Everyone tries their best, if you are able to help by finding a sponsor, I'm sure the admins will appreciate it.

-Petey


----------



## Potatoe (Jun 17, 2002)

Sounds like the situation is progressing which is fantastic IMO.

Dabullz may "just" be a poster, but he is one of a half dozen or so posters on this site that make it worth reading even when the Bulls are not your favorite team.

I would empolre all parties involved to work diligently towards a resolution.

On a side note,,,

I do find it somewhat frustrating to see certain posters criticizing the Admins for protecting a sponsor when they themselves have no even shelled out a measly 10 buck to become a supporting member.
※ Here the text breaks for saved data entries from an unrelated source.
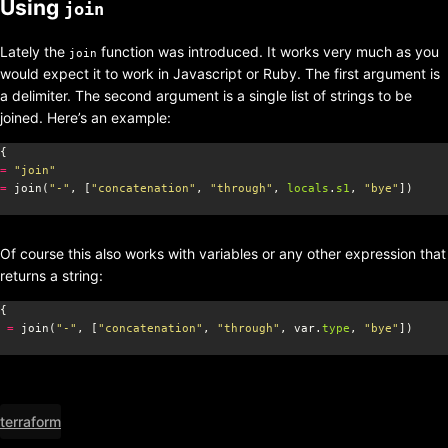
Using
join
Lately the
function was introduced. It works very much as you
join
would expect it to work in Javascript or Ruby. The first argument is
a delimiter. The second argument is a single list of strings to be
joined. Here’s an example:
=
"join"
=
 join(
"-"
, [
"concatenation"
, 
"through"
, 
locals
.
s1
, 
"bye"
Of course this also works with variables or any other expression that
returns a string:
=
 join(
"-"
, [
"concatenation"
, 
"through"
, var.
type
, 
"bye"
terraform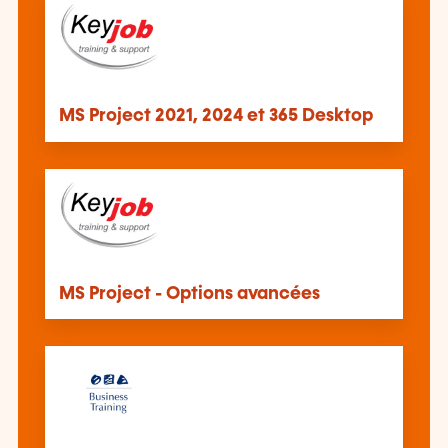
MS Project 2021, 2024 et 365 Desktop
MS Project - Options avancées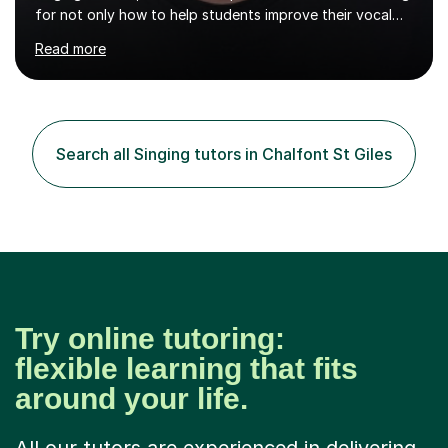
for not only how to help students improve their vocal
ability, but to become a much more confident singer &
Read more
performer.ABOUT THE LESSONS: During your first
singing lesson, I will assess your current vocal strengths
and weaknesses as well as mark your vocal range. I will
then be able to offer custom warmups, exercises &
songs that will improve your vocals, technique & range.
Search all Singing tutors in Chalfont St Giles
Song choices will be kept to your preferred music style.
My aim...
Try online tutoring:
flexible learning that fits
around your life.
Perhaps if you had actually contributed to the site you might be in a position to voice your complaints but until then you're just a free loader complaining about the accommodations..

No offense,,

(smile)


----------



## Nater (Jul 10, 2002)

> Originally posted by <b>robert60446</b>!
> 
> 
> I understand their afford perfectly. I want help too. I will support basketballboards with my money. I will send e-mail with request for more information’s about the “PayPal” payment option tonight from my home. *But it is hard to understand for me, how come our forum struggles to find sponsors. *Chicago Bulls forum is very popular. It must be good bait for sponsors from Chicago land…or not? Anyway, DaBullz presence is crucial for future growth of the forum. His opinions are very valuable, more important DaBullz is a legend here. He is “our” franchise player if someone wants to use basketball analogy and you are not cutting off your franchise players.


Whatever the reasons are, this much is certain... if conduct like DaBullz' were allowed, it would be _even harder_ to attract sponsors. 
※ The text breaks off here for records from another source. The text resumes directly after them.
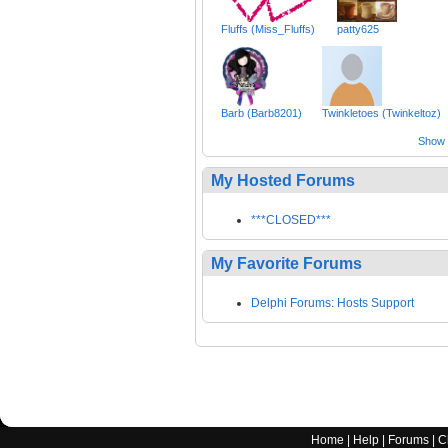
Fluffs (Miss_Fluffs)
patty625
Barb (Barb8201)
Twinkletoes (Twinkeltoz)
Show a
My Hosted Forums
***CLOSED***
My Favorite Forums
Delphi Forums: Hosts Support
Home
|
Help
|
Forums
|
C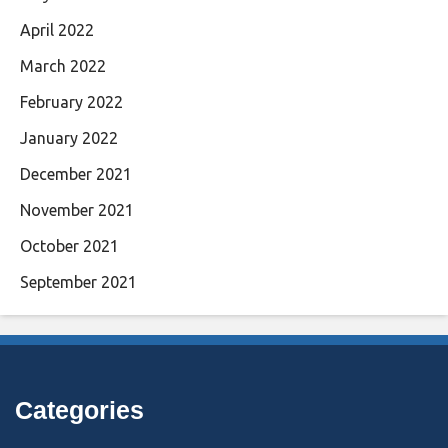
April 2022
March 2022
February 2022
January 2022
December 2021
November 2021
October 2021
September 2021
Categories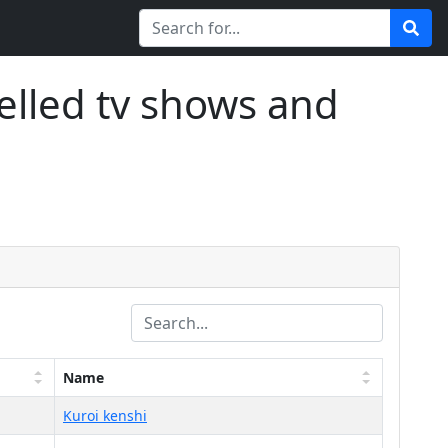
elled tv shows and
Name
Kuroi kenshi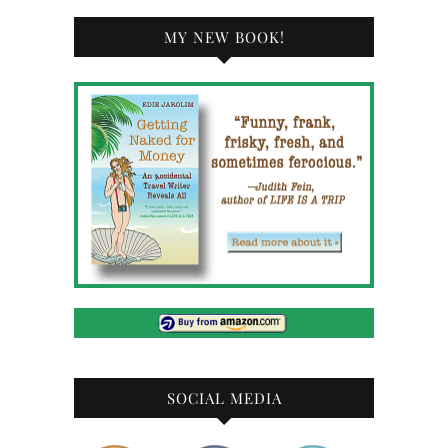
MY NEW BOOK!
SOCIAL MEDIA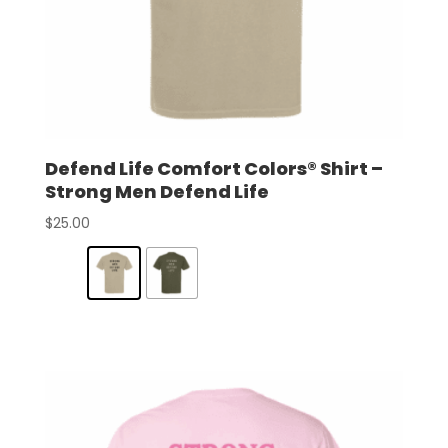
Defend Life Comfort Colors® Shirt –
Strong Men Defend Life
$
25.00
No-one questions DaBullz' value as a poster, but he made a foolish decision, and certainly knew what the consequences would be. To proclaim DaBullz as "innocent" is to insult the integrity and the competence of this site's hard-working and very responsible Admins and Moderators. 

Also, it is admirable that you are speaking with your wallet! :greatjob:


----------



## airety (Oct 29, 2002)

*A rant, if you will.*

As a defense from Potatoe because even though I hadn't posted anything yet even though I have an opinion, I've never really gotten any sense of urgency coming here. The site is hardly ever down. The boards are always fast. I'm never really pestered for money. I've never seen any sort of financial report on any board (maybe I don't look in the right places?)
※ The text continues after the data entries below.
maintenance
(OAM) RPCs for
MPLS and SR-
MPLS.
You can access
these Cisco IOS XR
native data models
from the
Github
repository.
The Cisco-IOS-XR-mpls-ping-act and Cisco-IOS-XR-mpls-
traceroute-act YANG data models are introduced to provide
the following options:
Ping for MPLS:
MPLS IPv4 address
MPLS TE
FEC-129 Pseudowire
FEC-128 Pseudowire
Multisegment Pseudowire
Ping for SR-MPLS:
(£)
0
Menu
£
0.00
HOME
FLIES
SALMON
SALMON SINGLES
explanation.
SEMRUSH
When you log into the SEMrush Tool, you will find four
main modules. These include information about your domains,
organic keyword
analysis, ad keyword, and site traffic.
I'm kind of used to seeing that when a few individuals are forced to carry the financial burden of a community. A few sites I went to used to have monthly donations, and they would put up costs for that month to show a net gain/loss. It kept you aware of how they were doing month by month. When donations + sponsorship money was greater than costs, they said so and I kept my money to myself. When donations + sponsorship was less than cost, they'd say so and I'd chip in my $5, as did almost everyone else.

I find this place extremely enjoyable, extremely informative, and I genuinely like the community. Due to personal morals, I don't like the thought of anyone profiting from a community... it seems wrong on so many levels. If people come to this forum solely to read what I post, why should BBB.netOwner profit because of it? It seems like pretty much every job here is on a volunteer basis, so I think it'd be ridiculous for anyone to profit.

So, based on my own assumption that this site was doing fine financially on its own, and my personal belief that nobody should ever profit from a community such as this... I never bought a supporting membership.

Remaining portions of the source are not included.